- Theatrical release poster
- Directed by: Raffaele Rossi Laerte Calicchio
- Screenplay by: Raffaele Rossi
- Starring: Zaíra Bueno Oasis Minniti Jussara Calmon Walder Laurentis Marília Nauê
- Production company: Empresa Cinematográfica Rossi
- Release date: 7 July 1982;
- Running time: 83 minutes
- Language: Portuguese

= Coisas Eróticas =

Coisas Eróticas (lit. 'Erotic Things') is a 1982 Brazilian pornographic film. Composed of three episodes, it was directed by Raffaele Rossi and Laerte Calicchio. Released during the military dictatorship, it is considered the first explicit sex film produced in Brazil and remains one of the highest-grossing films in the history of Brazilian cinema, with more than 20 million viewers. In 1984, a sequel titled Coisas Eróticas II was released.

== Plot ==
After masturbating in the bathroom while leafing through an erotic magazine, Eduardo meets a beautiful mulatto model at a traffic light, who invites him to spend a weekend at her farm. Once there, Eduardo has sex with the model, while Arlete, her daughter, and her friend masturbate each other.

== Cast ==

- Jussara Calmon as Model
- Oasis Minniti as Eduardo
- Zaíra Bueno as Laura
- Ilse Cotrin as Arlete
- Walter Laurentis as Betinho
- Marly Paluaro
- Marília Nauê as Wife
- Ariadne de Lima

== Production ==
Director Raffaele Rossi was born in Sant'Arsenio, Italy, and arrived in Brazil at the age of 16, where he began working as a cinema projectionist. In the mid-1960s, he founded a small film production company, Companhia Cinematográfica Pindorama, with his friend Inrineu Travallini (a.k.a. Toni Cardi), and later created another, Panther's Cine Som. His film career became associated with Boca do Lixo, a stronghold of Brazilian underground cinema, where he shot some successful films at the box office, but largely ignored by mainstream critics, such as Pura Como Um Anjo... Será Virgem? (1976) and Roberta, A Moderna Gueixa do Sexo (1978).

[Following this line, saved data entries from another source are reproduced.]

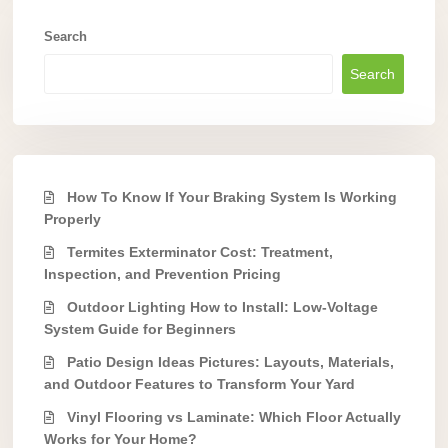
Search
Search
How To Know If Your Braking System Is Working
Properly
Termites Exterminator Cost: Treatment,
Inspection, and Prevention Pricing
Outdoor Lighting How to Install: Low-Voltage
System Guide for Beginners
Patio Design Ideas Pictures: Layouts, Materials,
and Outdoor Features to Transform Your Yard
Vinyl Flooring vs Laminate: Which Floor Actually
Works for Your Home?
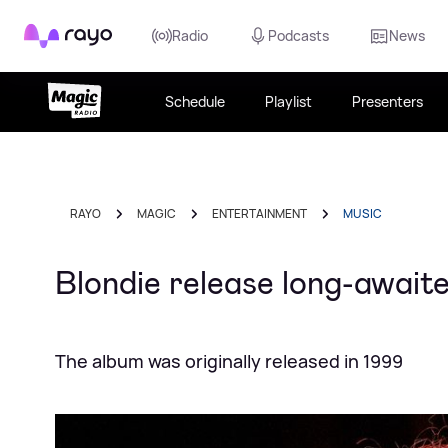
Rayo
Radio
Podcasts
News
Schedule
Playlist
Presenters
RAYO
MAGIC
ENTERTAINMENT
MUSIC
Blondie release long-awaite
The album was originally released in 1999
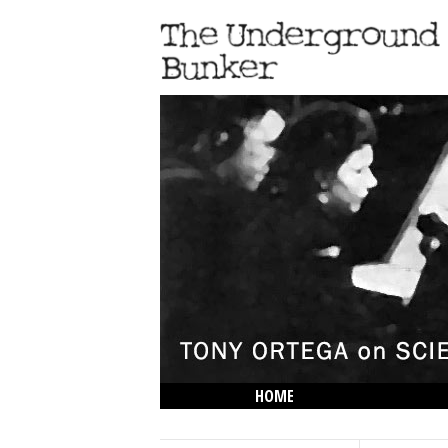
HOME
THE LOWDOWN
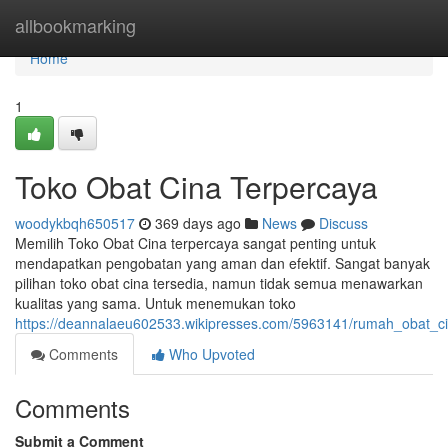
Home
allbookmarking
Home
1
Toko Obat Cina Terpercaya
woodykbqh650517
369 days ago
News
Discuss
Memilih Toko Obat Cina terpercaya sangat penting untuk
mendapatkan pengobatan yang aman dan efektif. Sangat banyak
pilihan toko obat cina tersedia, namun tidak semua menawarkan
kualitas yang sama. Untuk menemukan toko
https://deannalaeu602533.wikipresses.com/5963141/rumah_obat_ci
Comments
Who Upvoted
Comments
Submit a Comment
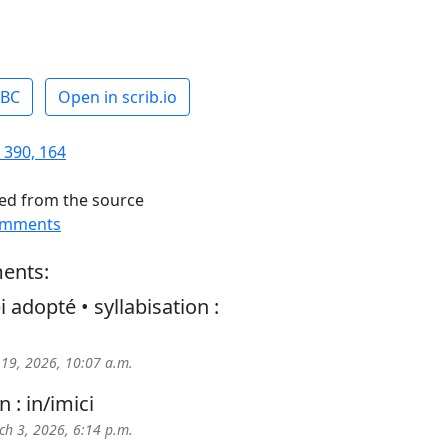
ABC
Open in scrib.io
 390, 164
ed from the source
omments
ents:
i adopté • syllabisation :
 19, 2026, 10:07 a.m.
n : in/imici
h 3, 2026, 6:14 p.m.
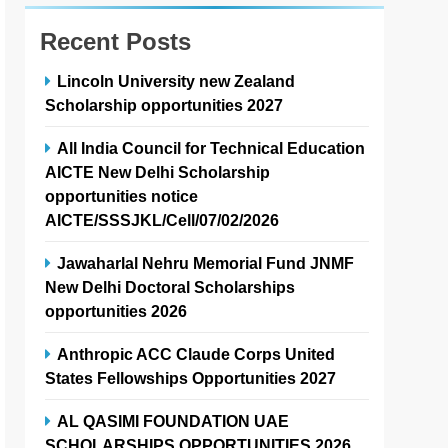
Recent Posts
Lincoln University new Zealand
Scholarship opportunities 2027
All India Council for Technical Education
AICTE New Delhi Scholarship
opportunities notice
AICTE/SSSJKL/Cell/07/02/2026
Jawaharlal Nehru Memorial Fund JNMF
New Delhi Doctoral Scholarships
opportunities 2026
Anthropic ACC Claude Corps United
States Fellowships Opportunities 2027
AL QASIMI FOUNDATION UAE
SCHOLARSHIPS OPPORTUNITIES 2026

With the release of the film In the Realm of the Senses (1976) in Brazil under the military dictatorship in 1980, Rossi saw the opportunity to release a sexually explicit film, which he produced with Laerte Calicchio.

== Release ==
After the film surprisingly obtained a general release certificate from censorship, it was released at the Cine Windsor in São Paulo on July 7, 1982.

== Reception ==

=== Box office ===
The film is one of the biggest box office hits in the history of Brazilian cinema, with more than 20 million viewers.

=== Critical response ===
Like all of Rossi's films, it was ignored by mainstream critics at the time, and his work was only rediscovered decades later by cinephiles, critics and researchers of Brazilian cinema and the Boca do Lixo phenomenon.

Sérgio Alpendre in his review for Cinema in July 2012 said that the film is "a byproduct of Boca [do Lixo] that wouldn't have the slightest chance of attracting attention if it weren't for the long scenes of explicit sex [...] it seems like a sad experiment made by people with little talent, which by some irony of fate exploded in Brazilian cinemas." In a review published in January 2016 by Thiago Sgrili, he concludes that "Coisas Eróticas is a bizarre and very strange film. It's more of a comedy than an erotic film, as the name suggests."